Supplied entries |
────────────────
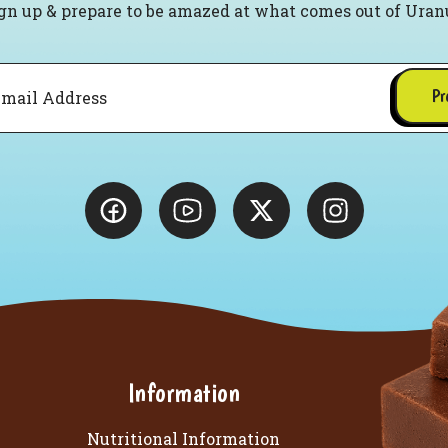
gn up & prepare to be amazed at what comes out of Uran
Pr
Information
Nutritional Information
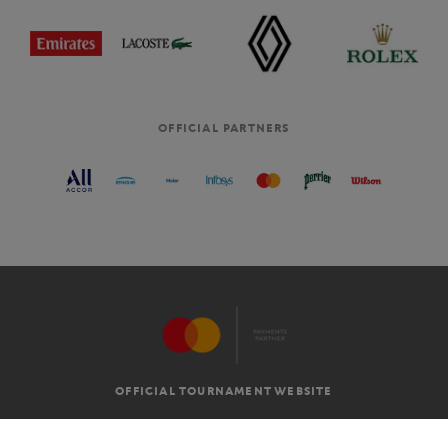
OFFICIAL PARTNERS
OFFICIAL TOURNAMENT WEBSITE
G.T.C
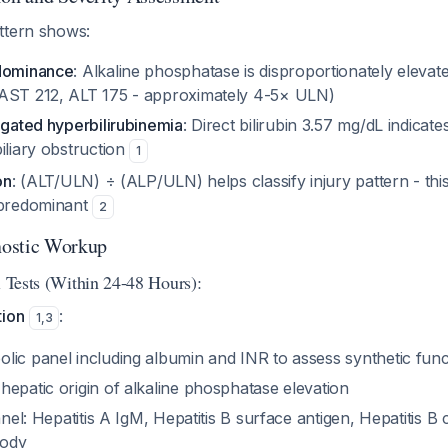
ttern shows:
edominance
: Alkaline phosphatase is disproportionately eleva
(AST 212, ALT 175 - approximately 4-5× ULN)
ugated hyperbilirubinemia
: Direct bilirubin 3.57 mg/dL indicat
iliary obstruction
1
on
: (ALT/ULN) ÷ (ALP/ULN) helps classify injury pattern - th
-predominant
2
ostic Workup
l Tests (Within 24-48 Hours):
tion
:
1
,
3
lic panel including albumin and INR to assess synthetic func
epatic origin of alkaline phosphatase elevation
panel: Hepatitis A IgM, Hepatitis B surface antigen, Hepatitis B
body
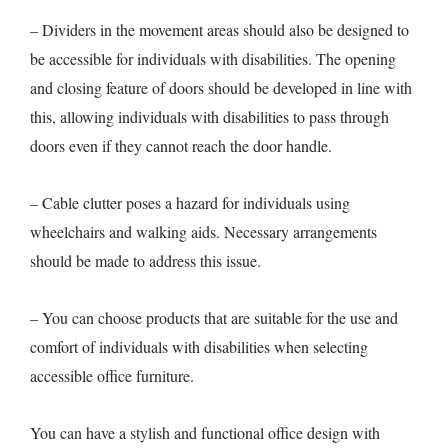
– Dividers in the movement areas should also be designed to
be accessible for individuals with disabilities. The opening
and closing feature of doors should be developed in line with
this, allowing individuals with disabilities to pass through
doors even if they cannot reach the door handle.
– Cable clutter poses a hazard for individuals using
wheelchairs and walking aids. Necessary arrangements
should be made to address this issue.
– You can choose products that are suitable for the use and
comfort of individuals with disabilities when selecting
accessible office furniture.
You can have a stylish and functional office design with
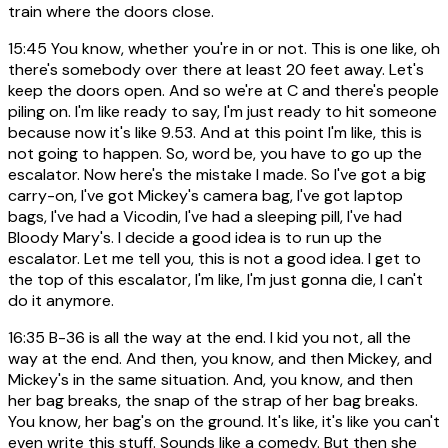
train where the doors close.
15:45
You know, whether you're in or not. This is one like, oh
there's somebody over there at least 20 feet away. Let's
keep the doors open. And so we're at C and there's people
piling on. I'm like ready to say, I'm just ready to hit someone
because now it's like 9.53. And at this point I'm like, this is
not going to happen. So, word be, you have to go up the
escalator. Now here's the mistake I made. So I've got a big
carry-on, I've got Mickey's camera bag, I've got laptop
bags, I've had a Vicodin, I've had a sleeping pill, I've had
Bloody Mary's. I decide a good idea is to run up the
escalator. Let me tell you, this is not a good idea. I get to
the top of this escalator, I'm like, I'm just gonna die, I can't
do it anymore.
16:35
B-36 is all the way at the end. I kid you not, all the
way at the end. And then, you know, and then Mickey, and
Mickey's in the same situation. And, you know, and then
her bag breaks, the snap of the strap of her bag breaks.
You know, her bag's on the ground. It's like, it's like you can't
even write this stuff. Sounds like a comedy. But then she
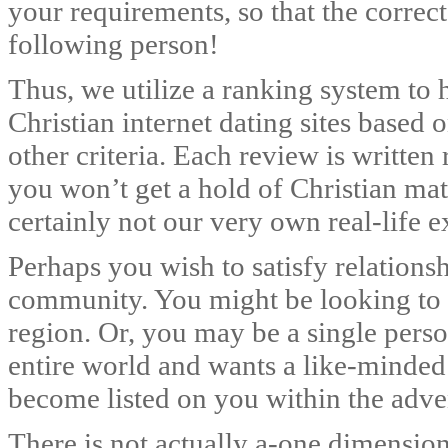
your requirements, so that the correct
following person!
Thus, we utilize a ranking system to h
Christian internet dating sites based
other criteria. Each review is written
you won’t get a hold of Christian 
certainly not our very own real-life e
Perhaps you wish to satisfy relationsh
community. You might be looking to 
region. Or, you may be a single pers
entire world and wants a like-minded
become listed on you within the adve
There is not actually a-one dimension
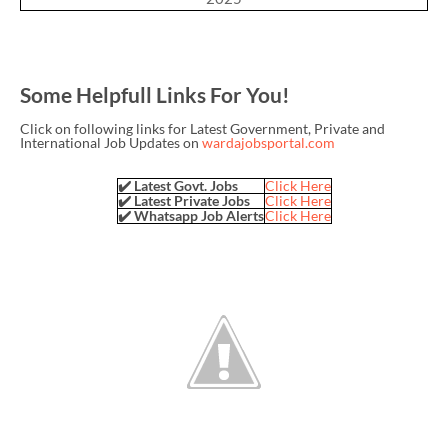
Some Helpfull Links For You!
Click on following links for Latest Government, Private and
International Job Updates on
wardajobsportal.com
✔️ Latest Govt. Jobs
Click Here
✔️ Latest Private Jobs
Click Here
✔️ Whatsapp Job Alerts
Click Here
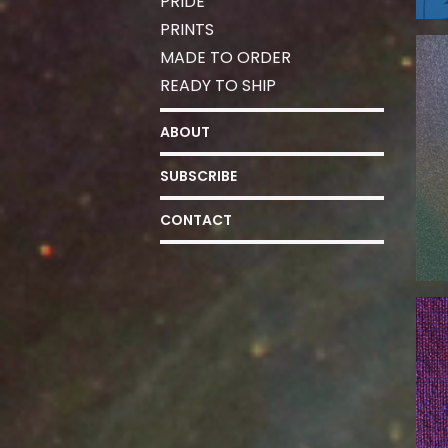
PRIDE
PRINTS
MADE TO ORDER
READY TO SHIP
ABOUT
SUBSCRIBE
CONTACT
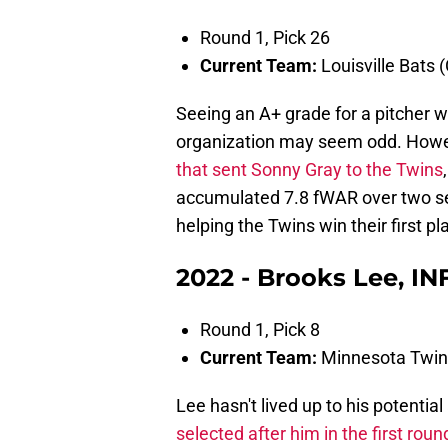
Round 1, Pick 26
Current Team:
Louisville Bats 
Seeing an A+ grade for a pitcher w
organization may seem odd. Howev
that sent Sonny Gray to the Twins
accumulated 7.8 fWAR over two sea
helping the Twins win their first p
2022 - Brooks Lee, INF
Round 1, Pick 8
Current Team:
Minnesota Twin
Lee hasn't lived up to his potentia
selected after him in the first roun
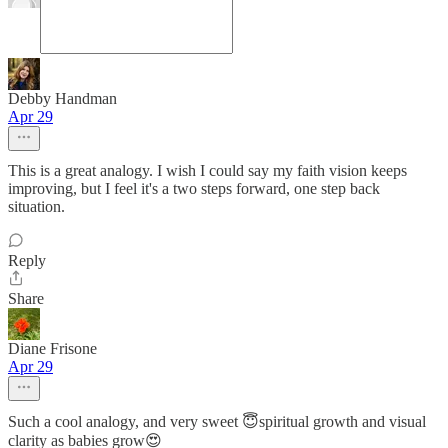
Debby Handman
Apr 29
This is a great analogy. I wish I could say my faith vision keeps
improving, but I feel it's a two steps forward, one step back
situation.
Reply
Share
Diane Frisone
Apr 29
Such a cool analogy, and very sweet 😇spiritual growth and visual
clarity as babies grow😍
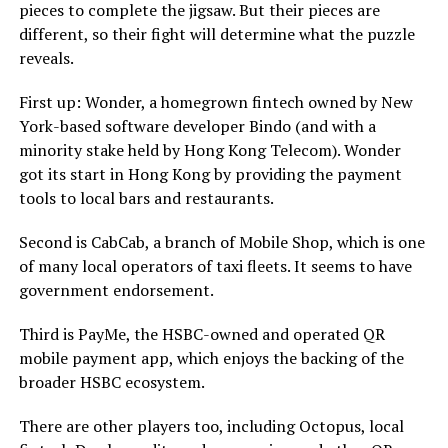
pieces to complete the jigsaw. But their pieces are
different, so their fight will determine what the puzzle
reveals.
First up: Wonder, a homegrown fintech owned by New
York-based software developer Bindo (and with a
minority stake held by Hong Kong Telecom). Wonder
got its start in Hong Kong by providing the payment
tools to local bars and restaurants.
Second is CabCab, a branch of Mobile Shop, which is one
of many local operators of taxi fleets. It seems to have
government endorsement.
Third is PayMe, the HSBC-owned and operated QR
mobile payment app, which enjoys the backing of the
broader HSBC ecosystem.
There are other players too, including Octopus, local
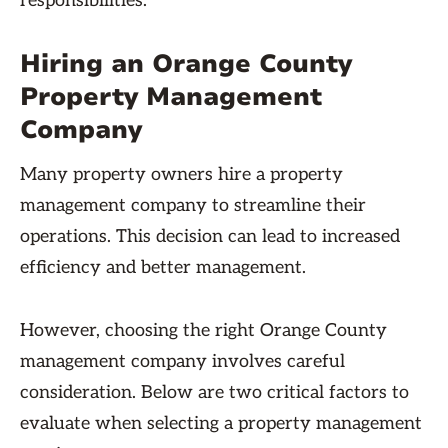
responsibilities.
Hiring an Orange County
Property Management
Company
Many property owners hire a property
management company to streamline their
operations. This decision can lead to increased
efficiency and better management.
However, choosing the right Orange County
management company involves careful
consideration. Below are two critical factors to
evaluate when selecting a property management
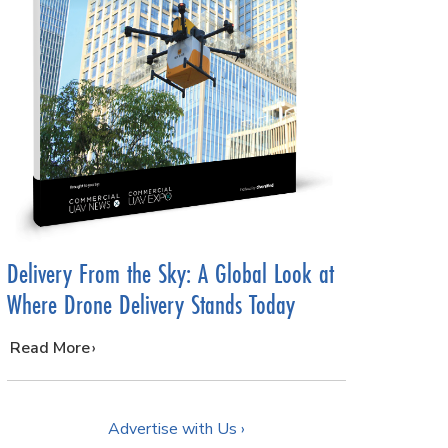
Delivery From the Sky: A Global Look at
Where Drone Delivery Stands Today
…
Read More
Advertise with Us ›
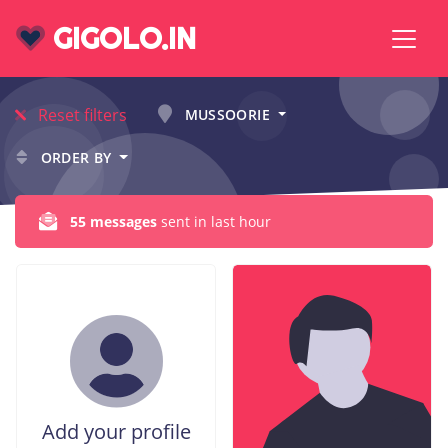
GIGOLO.IN
Reset filters
MUSSOORIE
ORDER BY
55 messages
sent in last hour
Add your profile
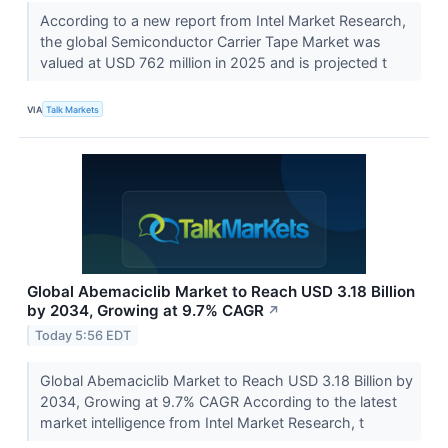
According to a new report from Intel Market Research,
the global Semiconductor Carrier Tape Market was
valued at USD 762 million in 2025 and is projected t
VIA
Talk Markets
Global Abemaciclib Market to Reach USD 3.18 Billion
by 2034, Growing at 9.7% CAGR
↗
Today 5:56 EDT
Global Abemaciclib Market to Reach USD 3.18 Billion by
2034, Growing at 9.7% CAGR According to the latest
market intelligence from Intel Market Research, t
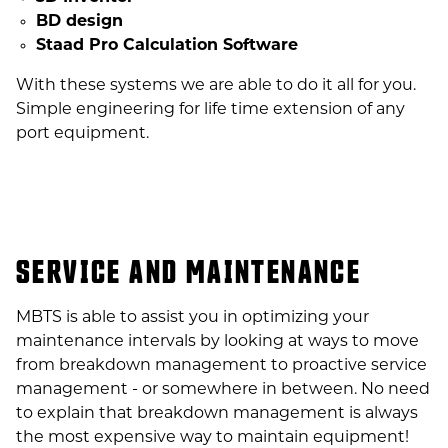
BD design
Staad Pro Calculation Software
With these systems we are able to do it all for you.
Simple engineering for life time extension of any
port equipment.
SERVICE AND MAINTENANCE
MBTS is able to assist you in optimizing your
maintenance intervals by looking at ways to move
from breakdown management to proactive service
management - or somewhere in between. No need
to explain that breakdown management is always
the most expensive way to maintain equipment!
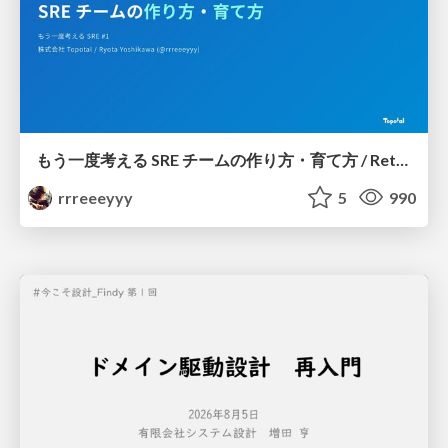
もう一度考える SRE チームの作り方・育て方 / Rethinking SRE #1: Building and Growing SRE Teams
rrreeeyyy
5
990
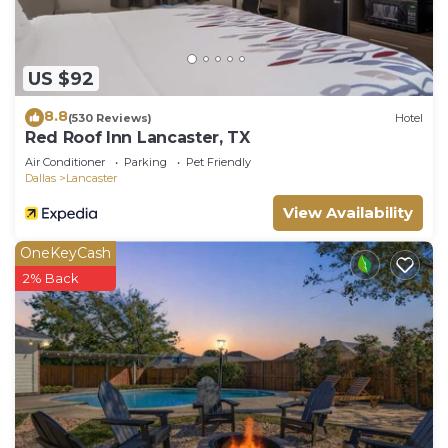
US $92
8.8
(530 Reviews)
Hotel
Red Roof Inn Lancaster, TX
Air Conditioner
Parking
Pet Friendly
Dallas
Lancaster
View Availability
OneKeyCash
2% Back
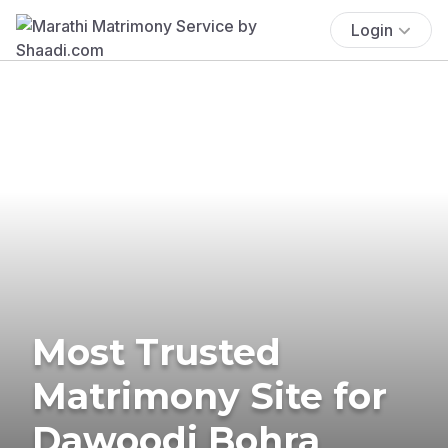
Login
Most Trusted
Matrimony Site for
Dawoodi Bohra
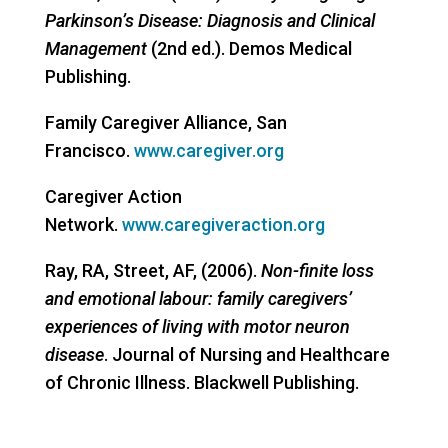
Parkinson’s Disease: Diagnosis and Clinical
Management
(2nd ed.). Demos Medical
Publishing.
Family Caregiver Alliance, San
Francisco.
www.caregiver.org
Caregiver Action
Network.
www.caregiveraction.org
Ray, RA, Street, AF, (2006).
Non-finite loss
and emotional labour: family caregivers’
experiences of living with motor neuron
disease
. Journal of Nursing and Healthcare
of Chronic Illness. Blackwell Publishing.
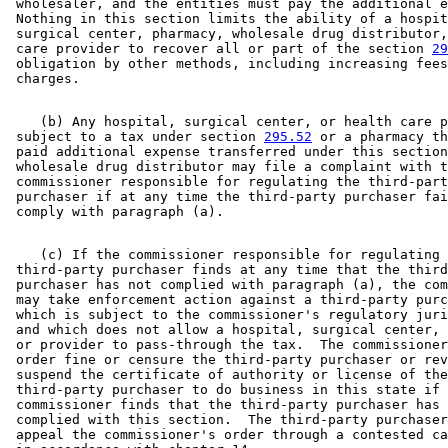
 wholesaler, and the entities must pay the additional e
 Nothing in this section limits the ability of a hospit
 surgical center, pharmacy, wholesale drug distributor,
 care provider to recover all or part of the section 
29
 obligation by other methods, including increasing fees
    (b) Any hospital, surgical center, or health care p
 subject to a tax under section 
295.52
 or a pharmacy th
 paid additional expense transferred under this section
 wholesale drug distributor may file a complaint with t
 commissioner responsible for regulating the third-part
 purchaser if at any time the third-party purchaser fai
    (c) If the commissioner responsible for regulating 
 third-party purchaser finds at any time that the third
 purchaser has not complied with paragraph (a), the com
 may take enforcement action against a third-party purc
 which is subject to the commissioner's regulatory juri
 and which does not allow a hospital, surgical center, 
 or provider to pass-through the tax.  The commissioner
 order fine or censure the third-party purchaser or rev
 suspend the certificate of authority or license of the
 third-party purchaser to do business in this state if 
 commissioner finds that the third-party purchaser has 
 complied with this section.  The third-party purchaser
 appeal the commissioner's order through a contested ca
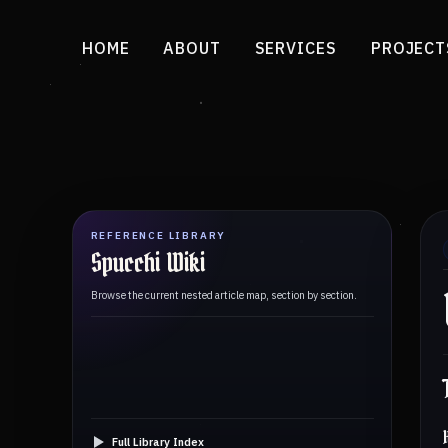
HOME
ABOUT
SERVICES
PROJECT
REFERENCE LIBRARY
Spucchi Wiki
Browse the current nested article map, section by section.
Full Library Index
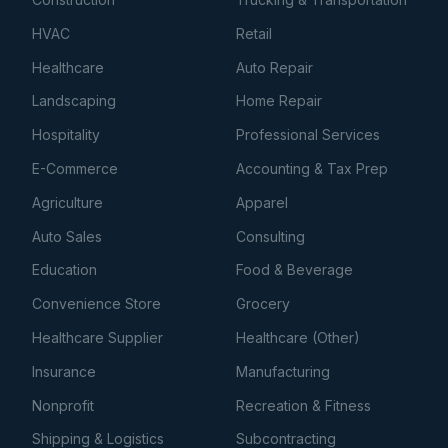
HVAC
Retail
Healthcare
Auto Repair
Landscaping
Home Repair
Hospitality
Professional Services
E-Commerce
Accounting & Tax Prep
Agriculture
Apparel
Auto Sales
Consulting
Education
Food & Beverage
Convenience Store
Grocery
Healthcare Supplier
Healthcare (Other)
Insurance
Manufacturing
Nonprofit
Recreation & Fitness
Shipping & Logistics
Subcontracting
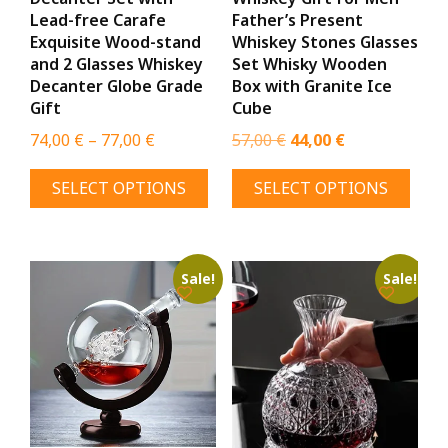
page
Lead-free Carafe
Father’s Present
Exquisite Wood-stand
Whiskey Stones Glasses
and 2 Glasses Whiskey
Set Whisky Wooden
Decanter Globe Grade
Box with Granite Ice
Gift
Cube
Price
Original
Current
74,00
€
–
77,00
€
57,00
€
44,00
€
range:
price
price
This
This
SELECT OPTIONS
SELECT OPTIONS
74,00 €
was:
is:
product
prod
through
57,00 €.
44,00 €.
has
has
77,00 €
multiple
mult
variants.
varia
Sale!
Sale!
The
The
options
opti
may
may
be
be
chosen
chos
on
on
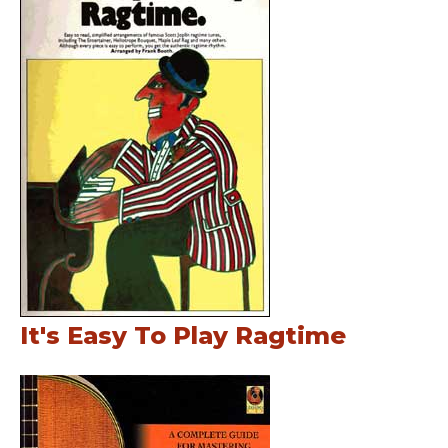
It's Easy To Play Ragtime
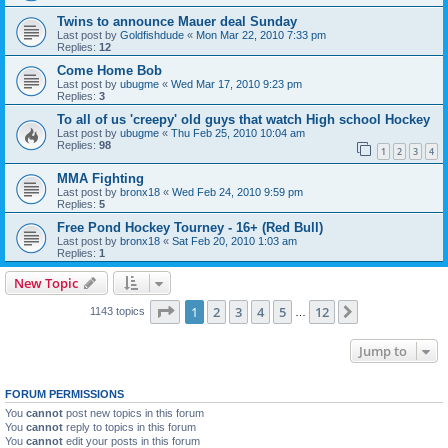
Twins to announce Mauer deal Sunday
Last post by
Goldfishdude
«
Mon Mar 22, 2010 7:33 pm
Replies:
12
Come Home Bob
Last post by
ubugme
«
Wed Mar 17, 2010 9:23 pm
Replies:
3
To all of us 'creepy' old guys that watch High school Hockey
Last post by
ubugme
«
Thu Feb 25, 2010 10:04 am
Replies:
98
1
2
3
4
MMA Fighting
Last post by
bronx18
«
Wed Feb 24, 2010 9:59 pm
Replies:
5
Free Pond Hockey Tourney - 16+ (Red Bull)
Last post by
bronx18
«
Sat Feb 20, 2010 1:03 am
Replies:
1
New Topic
Page
1
of
12
1
2
3
4
5
12
Next
1143 topics
…
Jump to
FORUM PERMISSIONS
You
cannot
post new topics in this forum
You
cannot
reply to topics in this forum
You
cannot
edit your posts in this forum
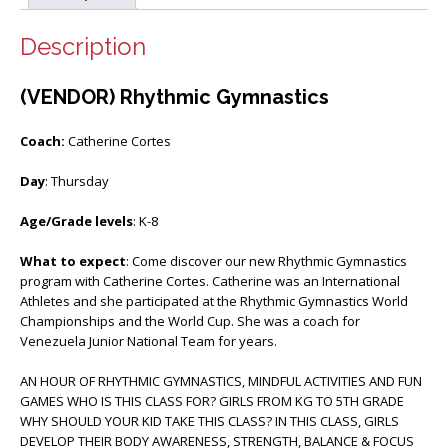
Description
(VENDOR) Rhythmic Gymnastics
Coach:
Catherine Cortes
Day
: Thursday
Age/Grade levels
: K-8
What to expect
: Come discover our new Rhythmic Gymnastics
program with Catherine Cortes. Catherine was an International
Athletes and she participated at the Rhythmic Gymnastics World
Championships and the World Cup. She was a coach for
Venezuela Junior National Team for years.
AN HOUR OF RHYTHMIC GYMNASTICS, MINDFUL ACTIVITIES AND FUN
GAMES WHO IS THIS CLASS FOR? GIRLS FROM KG TO 5TH GRADE
WHY SHOULD YOUR KID TAKE THIS CLASS? IN THIS CLASS, GIRLS
DEVELOP THEIR BODY AWARENESS, STRENGTH, BALANCE & FOCUS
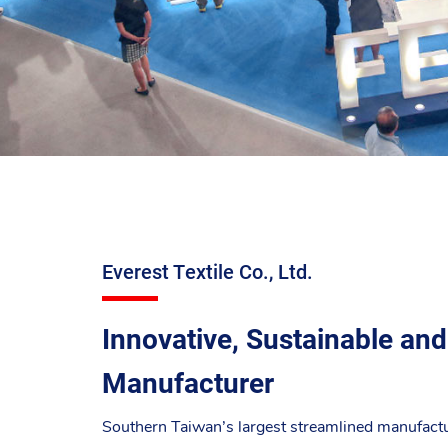
Everest Textile Co., Ltd.
Innovative, Sustainable and
Manufacturer
Southern Taiwan’s largest streamlined manufacture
────────────────
Transcribe only the lines above that start at the line containing "Landscaping" and end at the line containing "Whiskey Stones Glasses". Omit pictures.

Landscaping
Home Repair
Hospitality
Professional Services
E-Commerce
Accounting & Tax Prep
Agriculture
Apparel
Auto Sales
Consulting
Education
Food & Beverage
Convenience Store
Grocery
Healthcare Supplier
Healthcare (Other)
Insurance
Manufacturing
Nonprofit
Recreation & Fitness
Shipping & Logistics
Subcontracting
page
Lead-free Carafe
Father’s Present
Exquisite Wood-stand
Whiskey Stones Glasses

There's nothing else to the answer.